Bernard ne peut s’empêcher de rire.
— Non, Nicole, pour une bonne raison, c’est que ces méchants garçons ont trompé Jacob, leur père. Ils ont tué un chevreau, trempé dans son sang la robe de Joseph et porté cette robe à Jacob, en lui racontant que l’enfant avait été dévoré par les bêtes féroces.
— Ils ont menti, dit Bruno avec un air de dédain.
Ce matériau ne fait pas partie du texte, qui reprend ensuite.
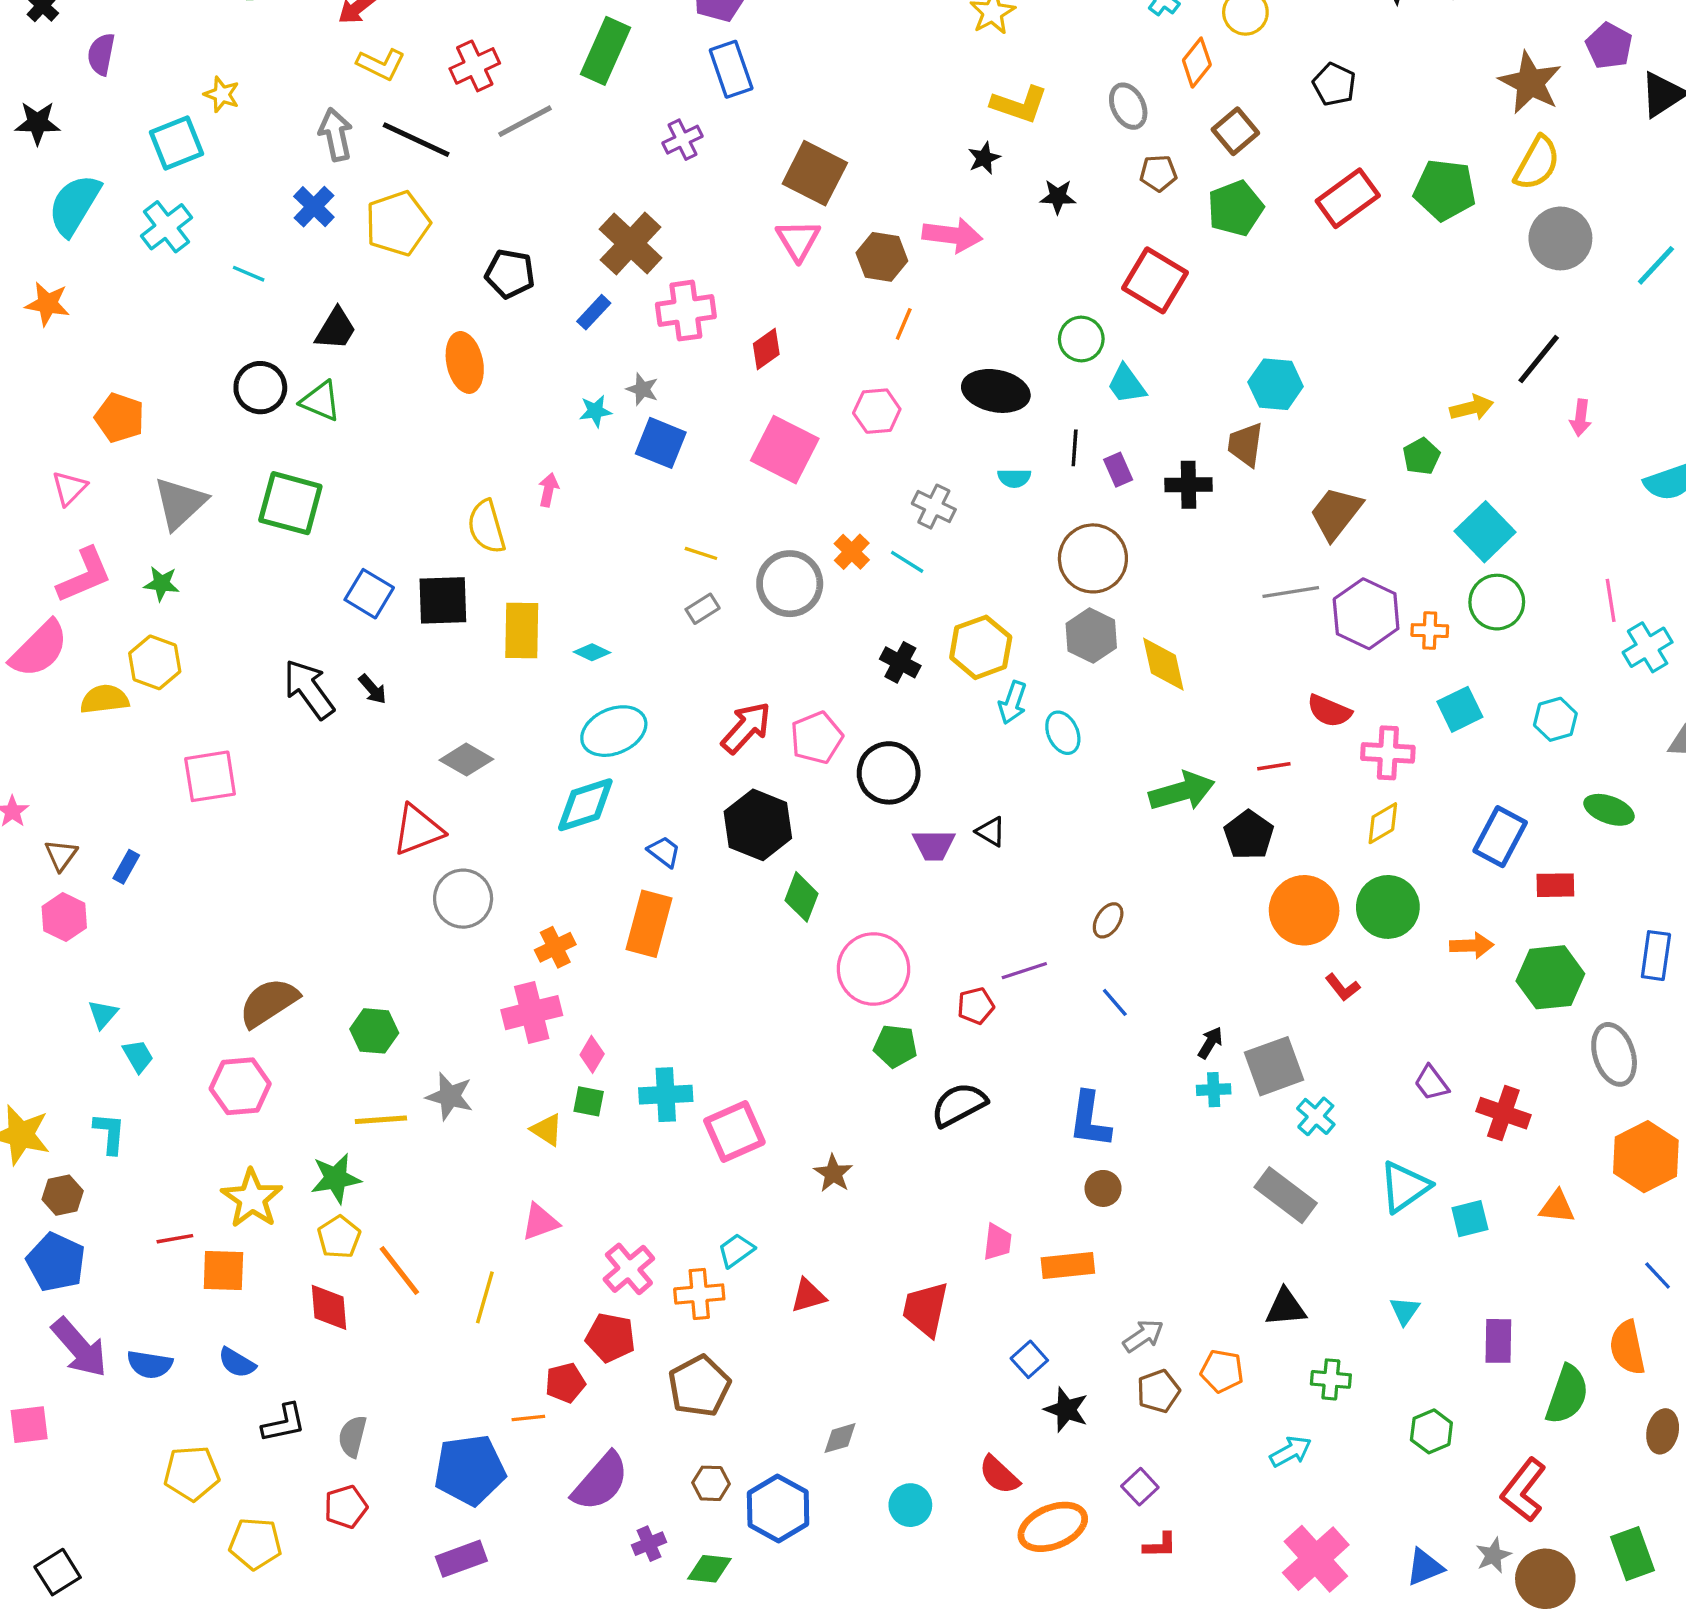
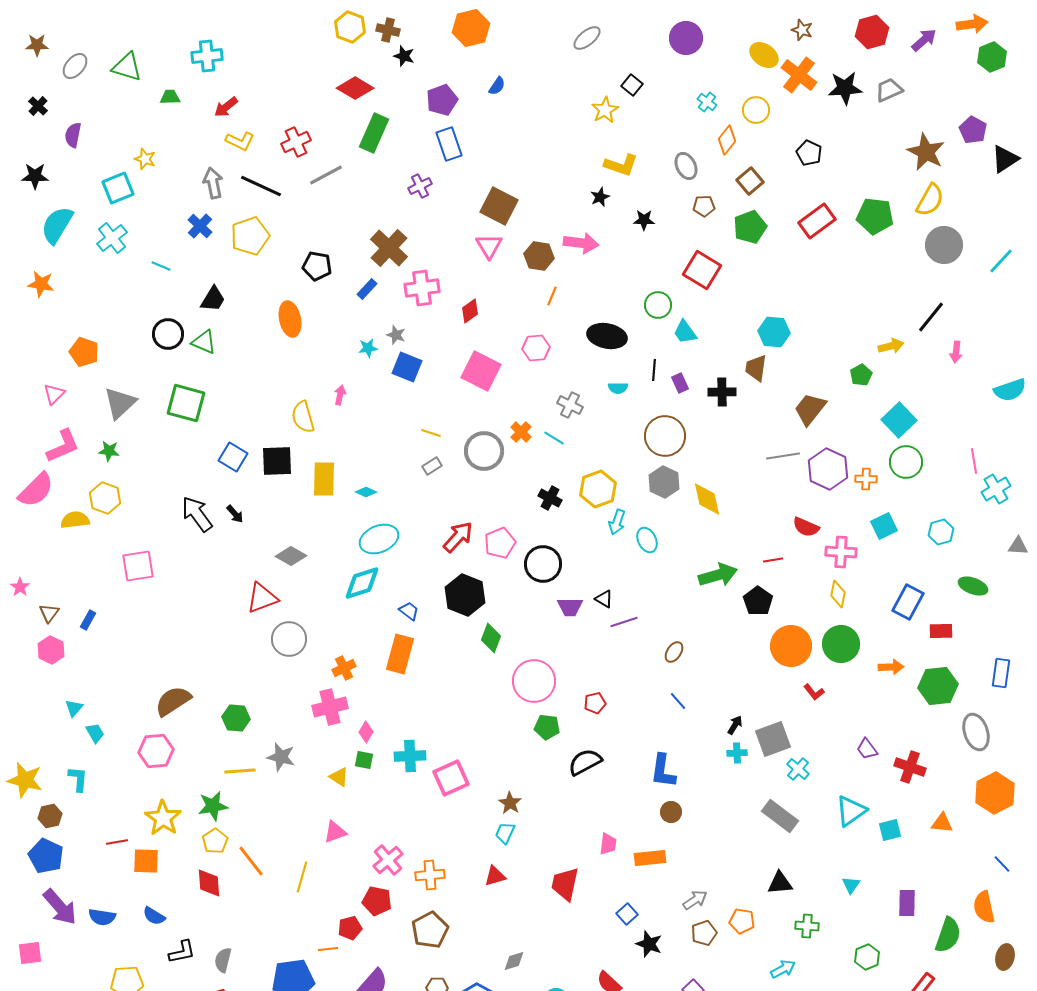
yellow diamond: (1383, 823) -> (838, 594), turned -48
purple line: (1024, 971) -> (624, 622), moved
cyan trapezoid: (736, 1250) -> (505, 833), moved, turned -30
Hé bien ! c’étaient des vilains monsieurs !
— Tu n’as jamais si bien parlé, mon bonhomme ; mais ces vilains monsieurs, comme tu dis, ne s’attendaient pas à la manière dont le Bon Dieu leur reprocherait leur infamie.
À peine arrivés en Égypte, les marchands revendirent Joseph à un fonctionnaire de la cour du roi Pharaon, nommé Putiphar.
Comme Joseph refusa d’obéir à la femme de Putiphar, qui voulait l’obliger à faire une mauvaise action, il fut jeté en prison en même temps que l’échanson et le pannetier du Pharaon.
— Pas si vite, Bernard, dit Colette, assez satisfaite de prendre l’orateur en faute. Crois-tu par hasard que les petits vont y comprendre quelque chose ?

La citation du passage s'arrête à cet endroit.